In a November 12 op-ed called “The Two Faces of India,” USCIRF officials Katrina Lantos Swett and Mary Ann Glendon warned: “The poster child for India’s failure to punish the violent remains Narendra Modi, who is Gujarat’s chief minister — a post he held during the 2002 riots…. [Sixty-five] members of India’s parliament reportedly wrote to President Barack Obama, requesting that he not issue Modi a visa. Sadly, despite all this, Gujarat’s most controversial resident is the main opposition Bharatiya Janata Party candidate in India’s 2014 prime ministerial election.”

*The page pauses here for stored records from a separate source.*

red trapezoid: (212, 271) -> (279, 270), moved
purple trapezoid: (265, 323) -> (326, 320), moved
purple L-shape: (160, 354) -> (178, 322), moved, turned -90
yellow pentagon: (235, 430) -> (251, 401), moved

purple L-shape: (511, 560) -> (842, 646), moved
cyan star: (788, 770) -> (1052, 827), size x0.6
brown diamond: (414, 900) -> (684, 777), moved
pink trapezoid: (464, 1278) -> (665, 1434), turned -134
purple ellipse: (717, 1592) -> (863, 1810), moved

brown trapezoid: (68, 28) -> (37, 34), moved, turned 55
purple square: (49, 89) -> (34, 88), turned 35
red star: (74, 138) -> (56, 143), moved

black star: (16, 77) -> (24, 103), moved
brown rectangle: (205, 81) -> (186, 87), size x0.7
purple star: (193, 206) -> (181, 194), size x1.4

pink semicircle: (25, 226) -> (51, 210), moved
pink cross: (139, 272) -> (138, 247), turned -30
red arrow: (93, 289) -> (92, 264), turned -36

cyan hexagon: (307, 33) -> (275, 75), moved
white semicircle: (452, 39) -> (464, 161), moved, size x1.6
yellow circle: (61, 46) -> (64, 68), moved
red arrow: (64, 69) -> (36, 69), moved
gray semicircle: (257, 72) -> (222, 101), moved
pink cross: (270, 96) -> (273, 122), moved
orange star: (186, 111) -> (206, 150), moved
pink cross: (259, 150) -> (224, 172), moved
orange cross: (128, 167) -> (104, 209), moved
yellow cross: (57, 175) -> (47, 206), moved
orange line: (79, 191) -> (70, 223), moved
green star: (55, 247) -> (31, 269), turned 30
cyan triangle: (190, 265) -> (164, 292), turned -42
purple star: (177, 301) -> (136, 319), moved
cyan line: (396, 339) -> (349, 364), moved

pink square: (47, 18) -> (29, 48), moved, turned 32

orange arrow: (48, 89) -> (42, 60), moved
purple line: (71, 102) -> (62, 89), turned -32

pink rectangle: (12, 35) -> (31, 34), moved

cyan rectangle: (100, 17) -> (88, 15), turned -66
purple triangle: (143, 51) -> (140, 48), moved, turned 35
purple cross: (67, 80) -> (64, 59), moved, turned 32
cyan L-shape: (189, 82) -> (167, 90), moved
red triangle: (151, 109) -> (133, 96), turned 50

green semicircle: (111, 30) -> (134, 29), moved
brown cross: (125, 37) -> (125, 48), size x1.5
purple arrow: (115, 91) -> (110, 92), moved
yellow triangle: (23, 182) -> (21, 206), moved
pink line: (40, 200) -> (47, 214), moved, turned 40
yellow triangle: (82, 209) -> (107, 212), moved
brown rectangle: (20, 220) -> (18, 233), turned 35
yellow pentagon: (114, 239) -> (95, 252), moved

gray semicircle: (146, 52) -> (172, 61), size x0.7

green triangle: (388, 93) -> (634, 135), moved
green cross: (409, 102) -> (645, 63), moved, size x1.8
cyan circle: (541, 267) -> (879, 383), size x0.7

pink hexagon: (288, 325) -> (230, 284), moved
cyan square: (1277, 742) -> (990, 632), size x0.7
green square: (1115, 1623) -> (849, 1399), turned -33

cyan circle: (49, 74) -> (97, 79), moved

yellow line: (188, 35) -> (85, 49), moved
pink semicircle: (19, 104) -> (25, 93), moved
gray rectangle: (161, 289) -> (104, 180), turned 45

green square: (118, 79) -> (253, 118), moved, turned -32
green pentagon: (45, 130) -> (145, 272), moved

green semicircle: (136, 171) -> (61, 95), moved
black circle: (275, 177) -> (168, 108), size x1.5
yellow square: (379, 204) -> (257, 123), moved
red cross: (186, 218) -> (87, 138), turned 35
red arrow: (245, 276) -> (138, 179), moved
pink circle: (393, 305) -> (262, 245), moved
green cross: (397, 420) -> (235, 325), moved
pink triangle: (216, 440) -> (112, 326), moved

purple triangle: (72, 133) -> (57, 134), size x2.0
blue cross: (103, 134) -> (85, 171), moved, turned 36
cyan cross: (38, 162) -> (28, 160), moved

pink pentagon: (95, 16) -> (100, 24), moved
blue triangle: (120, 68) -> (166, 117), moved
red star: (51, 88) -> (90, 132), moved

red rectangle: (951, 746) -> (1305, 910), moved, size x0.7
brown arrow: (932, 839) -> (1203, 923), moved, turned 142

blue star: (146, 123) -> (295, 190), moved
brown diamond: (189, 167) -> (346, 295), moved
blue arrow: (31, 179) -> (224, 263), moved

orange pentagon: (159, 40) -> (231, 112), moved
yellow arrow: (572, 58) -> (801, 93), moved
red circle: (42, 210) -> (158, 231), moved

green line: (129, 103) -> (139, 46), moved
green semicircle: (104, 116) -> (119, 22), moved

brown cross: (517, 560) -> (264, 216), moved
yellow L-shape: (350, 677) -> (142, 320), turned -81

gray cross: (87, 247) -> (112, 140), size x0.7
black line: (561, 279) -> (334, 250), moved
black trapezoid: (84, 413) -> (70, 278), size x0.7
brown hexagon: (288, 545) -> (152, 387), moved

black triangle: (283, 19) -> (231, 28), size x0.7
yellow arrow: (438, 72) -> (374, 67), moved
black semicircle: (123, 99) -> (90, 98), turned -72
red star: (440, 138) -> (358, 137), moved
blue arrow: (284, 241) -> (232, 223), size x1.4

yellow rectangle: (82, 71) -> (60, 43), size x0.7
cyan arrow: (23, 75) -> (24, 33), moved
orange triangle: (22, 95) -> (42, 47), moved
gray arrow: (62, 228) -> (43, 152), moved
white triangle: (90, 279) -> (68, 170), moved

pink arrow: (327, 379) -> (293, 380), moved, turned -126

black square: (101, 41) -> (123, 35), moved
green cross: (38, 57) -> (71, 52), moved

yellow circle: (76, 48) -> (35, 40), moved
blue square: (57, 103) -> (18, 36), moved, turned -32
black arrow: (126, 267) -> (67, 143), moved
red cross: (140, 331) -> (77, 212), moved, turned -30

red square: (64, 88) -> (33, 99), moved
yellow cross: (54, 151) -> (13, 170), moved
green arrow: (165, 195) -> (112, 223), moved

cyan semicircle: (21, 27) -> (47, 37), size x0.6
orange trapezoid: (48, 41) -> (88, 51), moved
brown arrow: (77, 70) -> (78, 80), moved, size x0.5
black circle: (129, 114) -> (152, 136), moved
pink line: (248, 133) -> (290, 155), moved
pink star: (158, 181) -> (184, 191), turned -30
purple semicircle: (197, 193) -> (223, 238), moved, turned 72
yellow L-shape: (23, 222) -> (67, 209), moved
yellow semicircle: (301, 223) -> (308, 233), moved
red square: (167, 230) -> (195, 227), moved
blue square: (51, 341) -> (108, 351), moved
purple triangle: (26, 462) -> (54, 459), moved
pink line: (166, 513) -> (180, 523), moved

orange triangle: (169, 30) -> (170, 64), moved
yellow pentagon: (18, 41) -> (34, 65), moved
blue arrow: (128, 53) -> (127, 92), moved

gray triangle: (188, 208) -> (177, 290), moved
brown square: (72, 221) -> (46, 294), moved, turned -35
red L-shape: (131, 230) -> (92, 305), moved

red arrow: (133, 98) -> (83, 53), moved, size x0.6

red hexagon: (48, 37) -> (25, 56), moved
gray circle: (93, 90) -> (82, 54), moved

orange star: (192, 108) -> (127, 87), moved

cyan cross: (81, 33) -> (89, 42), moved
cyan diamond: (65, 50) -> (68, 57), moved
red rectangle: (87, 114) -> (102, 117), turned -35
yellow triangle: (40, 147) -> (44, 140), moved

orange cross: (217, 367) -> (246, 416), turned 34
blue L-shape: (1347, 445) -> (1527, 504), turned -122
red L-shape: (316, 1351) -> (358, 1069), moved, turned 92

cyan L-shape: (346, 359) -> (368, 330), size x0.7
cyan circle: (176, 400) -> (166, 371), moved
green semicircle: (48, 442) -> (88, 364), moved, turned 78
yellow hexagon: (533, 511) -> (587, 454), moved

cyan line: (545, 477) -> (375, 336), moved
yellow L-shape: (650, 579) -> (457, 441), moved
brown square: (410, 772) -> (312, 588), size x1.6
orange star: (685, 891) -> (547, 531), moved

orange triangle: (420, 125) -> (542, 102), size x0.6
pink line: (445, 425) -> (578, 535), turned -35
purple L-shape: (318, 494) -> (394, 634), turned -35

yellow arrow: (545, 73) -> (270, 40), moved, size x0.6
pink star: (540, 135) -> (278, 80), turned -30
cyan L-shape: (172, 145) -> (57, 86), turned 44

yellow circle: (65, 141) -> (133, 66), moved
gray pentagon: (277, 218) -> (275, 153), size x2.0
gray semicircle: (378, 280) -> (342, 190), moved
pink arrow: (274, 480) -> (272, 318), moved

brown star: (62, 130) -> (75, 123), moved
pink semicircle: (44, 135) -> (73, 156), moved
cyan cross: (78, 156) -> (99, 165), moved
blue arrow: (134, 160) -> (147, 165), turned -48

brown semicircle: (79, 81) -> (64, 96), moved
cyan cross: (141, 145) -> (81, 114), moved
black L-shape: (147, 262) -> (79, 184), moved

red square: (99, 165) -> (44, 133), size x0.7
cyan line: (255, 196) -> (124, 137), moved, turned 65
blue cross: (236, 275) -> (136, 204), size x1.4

For several years, USCIRF has blown the whistle on the rising tide of state terrorism and extremist violence against minorities in India. Since 2009, India has remained on USCIRF’s Watch List of countries which “require close monitoring due to the nature and extent of violations of religious freedom engaged in or tolerated by the governments.” In the India chapter of its 2009 annual report on international religious freedom, the commission stated:

“The failure to provide justice to religious minorities targeted in violent riots in India is not a new development, and has helped foster a climate of impunity. In 1984, anti-Sikh riots erupted in Delhi following the assassination of Prime Minister Indira Gandhi by her Sikh bodyguard. Over 4 days, nearly 3,000 Sikhs were killed, allegedly with the support of Congress Party officials. Few perpetrators were ever held accountable, and only years after the fact. In April 2009, the Congress Party dropped Jagdish Tytler and Sajjan Kumar from its roster of general election candidates over their suspected role in the 1984 riots. In the late 1990s, there was a marked increase in violent attacks among members of religious communities, particularly Muslims and Christians, throughout India, including incidents of killings, torture, rape, and destruction of property. Perpetrators were rarely held responsible. For example, there has been little justice for the victims of riots between Hindus and Muslims after the 1992 destruction of the Babri mosque at a contested religious site in Ayodhya. At least 900 people, mostly Muslims, were killed in Bombay in the 1992-1993 riots, but few have been successfully prosecuted.”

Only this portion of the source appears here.